Entrainment: Using Binaural Beats and Other Music for Improved Sleep
There are some non-traditional means that may help insomniacs fall asleep and sleep through the night that are still not deeply understood. These methods use a process called entrainment, where the brain is encouraged to sync with external stimulation, helping the brain enter different states through light, sound, touch (vibrational), or electromagnetic fields. Often when sound is used, there are relaxing sounds included along with the brain-wave music. Entrainment is being used for other conditions such as ADHD and anxiety.
- Gamma: 35-100 Hz, contributes to rapidly processing information.
- Beta: 12-35 Hz, normal state of wakefulness, common during conversation, debate, or someone giving a speech.
- Alpha: 8-12 Hz, a relaxed state associated with meditation and walking in nature.
- Theta: 4-8 Hz, occur during dreaming, daydreaming and deep meditation, also a state associated with creativity and intuition. This state often occurs during freeway driving or taking a shower when someone can mentally disengage from the task and have a flow of ideas.
- Delta: 0.5-4 Hz, occurs during deep, dreamless sleep, and even deeper meditation
When someone falls asleep they go from high frequency, low amplitude to high amplitude, low frequency: beta to alpha, then to theta, and then delta. Waking up is the opposite.
Listening to beats in these ranges can be used to enter the accompanying states. Someone studying may listen to gamma or beta music, someone trying to do creative work alpha or theta.
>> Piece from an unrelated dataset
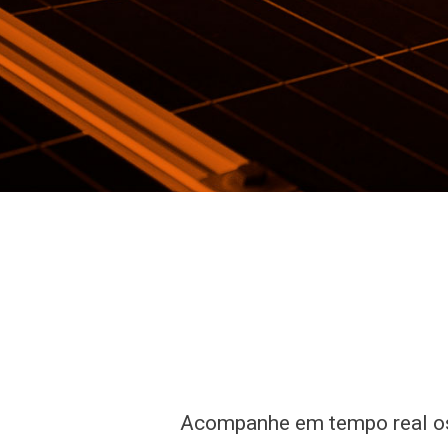
Acompanhe em tempo real os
The benefits may include lowering stress and anxiety, and increased focus, relaxation, mood, creativity, as well as aid in managing pain. There are a lot of YouTube videos and phone apps with each of these three types of beats.
For improving sleep, the most important beats are in the delta, which are the slowest brain waves and produced in stage 3 of sleep, also known as delta sleep or slow-wave sleep (SWS). Some have questioned whether any music would act as white noise, which may improve sleep, but one study found that white noise only didn't have a positive effect on sleep, nor REM brain-wave music, but slow-wave sleep-brain music had a positive influence on sleep quality and reduced sleep latency (the time it takes to go fall asleep).
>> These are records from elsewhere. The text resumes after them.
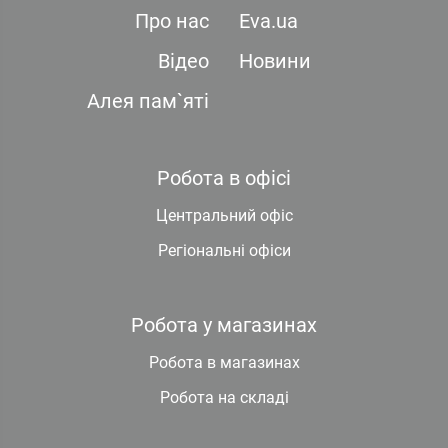
Про нас
Eva.ua
Відео
Новини
Алея пам`яті
Робота в офісі
Центральний офіс
Регіональні офіси
Робота у магазинах
Робота в магазинах
Робота на складі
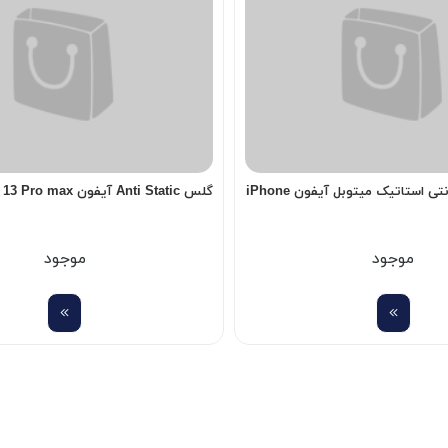
گلس Super D آنتی استاتیک میتوبل آیفون iPhone
گلس Anti Static آیفون iPhone 13 Pro max
موجود
موجود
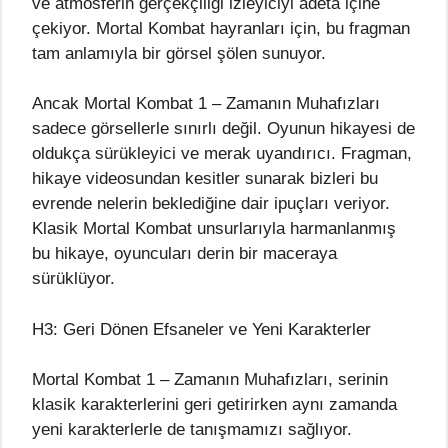
ve atmosferin gerçekçiliği izleyiciyi adeta içine
çekiyor. Mortal Kombat hayranları için, bu fragman
tam anlamıyla bir görsel şölen sunuyor.
Ancak Mortal Kombat 1 – Zamanın Muhafızları
sadece görsellerle sınırlı değil. Oyunun hikayesi de
oldukça sürükleyici ve merak uyandırıcı. Fragman,
hikaye videosundan kesitler sunarak bizleri bu
evrende nelerin beklediğine dair ipuçları veriyor.
Klasik Mortal Kombat unsurlarıyla harmanlanmış
bu hikaye, oyuncuları derin bir maceraya
sürüklüyor.
H3: Geri Dönen Efsaneler ve Yeni Karakterler
Mortal Kombat 1 – Zamanın Muhafızları, serinin
klasik karakterlerini geri getirirken aynı zamanda
yeni karakterlerle de tanışmamızı sağlıyor.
There are 3 different ways to listen to these beats:
- Isochronic tones: Single tones that repeat in a rhythmic pattern that don't require headphones.
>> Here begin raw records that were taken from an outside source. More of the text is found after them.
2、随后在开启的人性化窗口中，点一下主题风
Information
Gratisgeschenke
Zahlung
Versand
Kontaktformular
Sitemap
- Binaural beats: Listening to binaural beats requires earbuds or headphones as it entails hearing one tone in one ear, and another in the other that's a different frequency, making your brain process a beat at the difference of the frequencies, creating an "auditory illusion." If for example one ear hears a 330 Hz tone, and the other a 300 Hz tone, your brain will perceive 30 Hz. A few small studies have indicated the potential for binaural beats to lengthen stage 3 sleep, increasing the amount of deep sleep, improving sleep quality, and reducing anxiety.
- Monaural beats: Two tones of similar frequency are combined and presented to one or both ears. No headphones are required. Its similar to binaural beats in that your brain perceives the two frequencies as one beat.